Task goal: Counting only lines that contain "Erajaya", state the total found in the material below. Add nothing else.

Provided information:
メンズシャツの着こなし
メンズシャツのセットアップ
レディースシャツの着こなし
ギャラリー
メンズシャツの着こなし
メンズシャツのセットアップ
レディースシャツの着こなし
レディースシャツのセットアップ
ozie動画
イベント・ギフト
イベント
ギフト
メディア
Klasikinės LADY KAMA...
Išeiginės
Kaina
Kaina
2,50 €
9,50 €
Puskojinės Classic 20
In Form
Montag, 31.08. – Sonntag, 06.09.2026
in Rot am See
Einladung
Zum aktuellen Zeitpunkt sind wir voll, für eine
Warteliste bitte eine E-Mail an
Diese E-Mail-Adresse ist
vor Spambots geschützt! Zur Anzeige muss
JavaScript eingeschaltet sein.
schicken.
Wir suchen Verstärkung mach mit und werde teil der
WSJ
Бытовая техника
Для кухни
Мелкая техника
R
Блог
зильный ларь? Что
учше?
* * *
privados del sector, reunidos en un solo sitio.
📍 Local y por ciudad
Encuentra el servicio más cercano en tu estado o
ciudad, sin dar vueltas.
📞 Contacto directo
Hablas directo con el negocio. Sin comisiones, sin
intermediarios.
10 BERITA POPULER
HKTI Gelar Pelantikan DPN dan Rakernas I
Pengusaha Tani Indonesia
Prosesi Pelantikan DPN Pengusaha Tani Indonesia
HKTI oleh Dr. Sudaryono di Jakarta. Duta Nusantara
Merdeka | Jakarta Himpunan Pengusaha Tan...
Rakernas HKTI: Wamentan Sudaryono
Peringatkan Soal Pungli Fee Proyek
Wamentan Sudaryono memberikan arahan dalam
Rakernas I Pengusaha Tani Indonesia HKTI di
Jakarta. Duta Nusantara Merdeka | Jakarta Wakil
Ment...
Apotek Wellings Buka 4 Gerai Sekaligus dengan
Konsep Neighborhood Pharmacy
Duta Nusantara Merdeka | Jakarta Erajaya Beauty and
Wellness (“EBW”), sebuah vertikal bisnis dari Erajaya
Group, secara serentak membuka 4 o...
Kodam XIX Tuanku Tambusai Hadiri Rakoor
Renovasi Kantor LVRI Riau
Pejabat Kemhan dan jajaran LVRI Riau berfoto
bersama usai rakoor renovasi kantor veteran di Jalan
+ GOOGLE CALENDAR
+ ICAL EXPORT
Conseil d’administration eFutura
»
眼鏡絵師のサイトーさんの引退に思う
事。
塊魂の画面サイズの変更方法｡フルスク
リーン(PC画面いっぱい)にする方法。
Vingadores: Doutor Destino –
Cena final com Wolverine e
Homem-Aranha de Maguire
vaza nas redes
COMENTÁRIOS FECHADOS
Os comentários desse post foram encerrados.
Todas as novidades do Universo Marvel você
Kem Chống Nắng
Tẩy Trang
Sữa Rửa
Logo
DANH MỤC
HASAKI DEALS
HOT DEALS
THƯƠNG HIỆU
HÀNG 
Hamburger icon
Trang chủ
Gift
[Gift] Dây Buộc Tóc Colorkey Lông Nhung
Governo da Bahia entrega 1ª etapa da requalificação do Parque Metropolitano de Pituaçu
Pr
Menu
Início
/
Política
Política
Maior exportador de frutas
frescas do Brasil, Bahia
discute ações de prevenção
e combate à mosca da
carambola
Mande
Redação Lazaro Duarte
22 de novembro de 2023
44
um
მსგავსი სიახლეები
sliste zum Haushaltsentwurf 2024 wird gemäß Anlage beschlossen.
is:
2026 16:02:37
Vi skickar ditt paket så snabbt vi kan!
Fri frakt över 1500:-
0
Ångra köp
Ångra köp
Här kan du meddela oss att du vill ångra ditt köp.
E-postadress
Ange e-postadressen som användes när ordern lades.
---
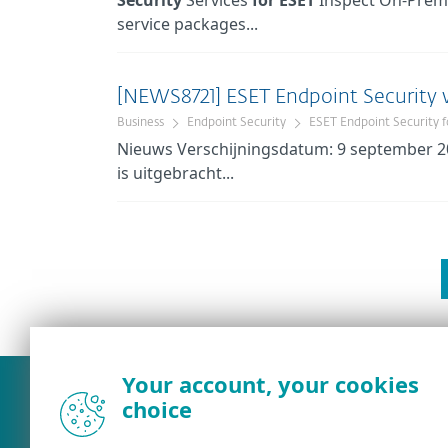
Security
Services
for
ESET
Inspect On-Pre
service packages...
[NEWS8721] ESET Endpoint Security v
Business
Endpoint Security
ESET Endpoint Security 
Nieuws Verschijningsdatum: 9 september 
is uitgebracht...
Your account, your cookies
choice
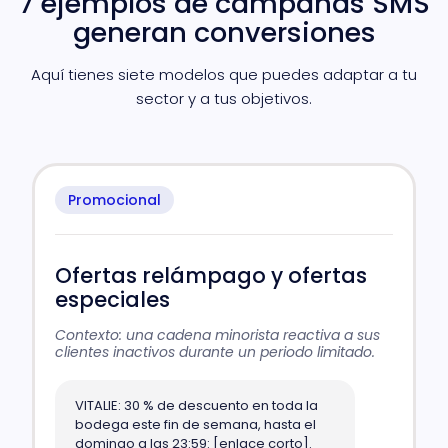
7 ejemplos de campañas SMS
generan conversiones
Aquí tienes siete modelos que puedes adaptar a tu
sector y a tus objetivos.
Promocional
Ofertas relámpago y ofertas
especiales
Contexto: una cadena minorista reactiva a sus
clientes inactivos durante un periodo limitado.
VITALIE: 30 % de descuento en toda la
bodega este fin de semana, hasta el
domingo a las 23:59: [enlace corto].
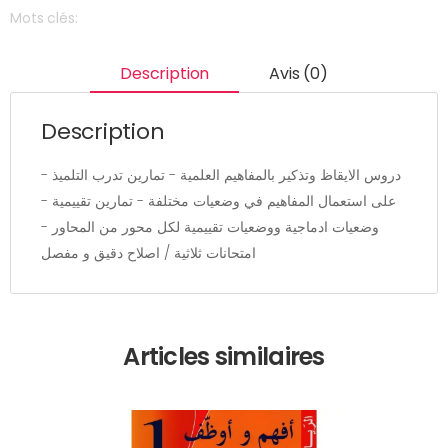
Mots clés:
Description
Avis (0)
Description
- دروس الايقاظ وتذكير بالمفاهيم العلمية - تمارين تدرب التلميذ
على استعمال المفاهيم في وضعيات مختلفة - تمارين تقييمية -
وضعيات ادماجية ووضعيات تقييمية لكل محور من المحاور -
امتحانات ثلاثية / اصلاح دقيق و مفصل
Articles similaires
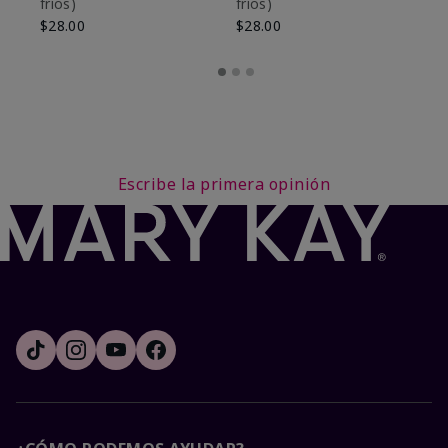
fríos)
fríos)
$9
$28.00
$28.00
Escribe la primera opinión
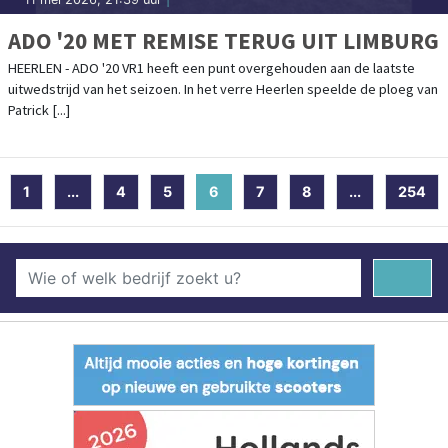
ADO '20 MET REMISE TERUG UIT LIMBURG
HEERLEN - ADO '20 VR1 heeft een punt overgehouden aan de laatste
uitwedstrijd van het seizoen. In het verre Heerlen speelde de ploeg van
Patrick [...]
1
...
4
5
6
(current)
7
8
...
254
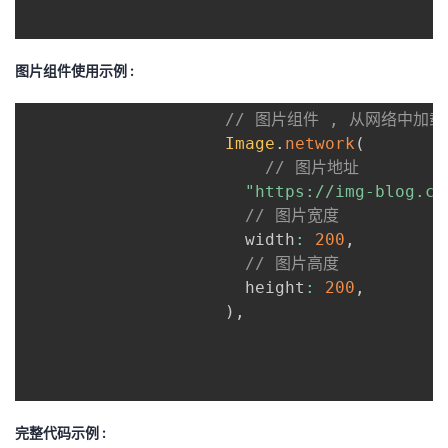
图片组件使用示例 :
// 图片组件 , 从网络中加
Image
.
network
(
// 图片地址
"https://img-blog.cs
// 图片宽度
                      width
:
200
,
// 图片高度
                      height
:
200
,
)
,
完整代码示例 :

Written reply: 2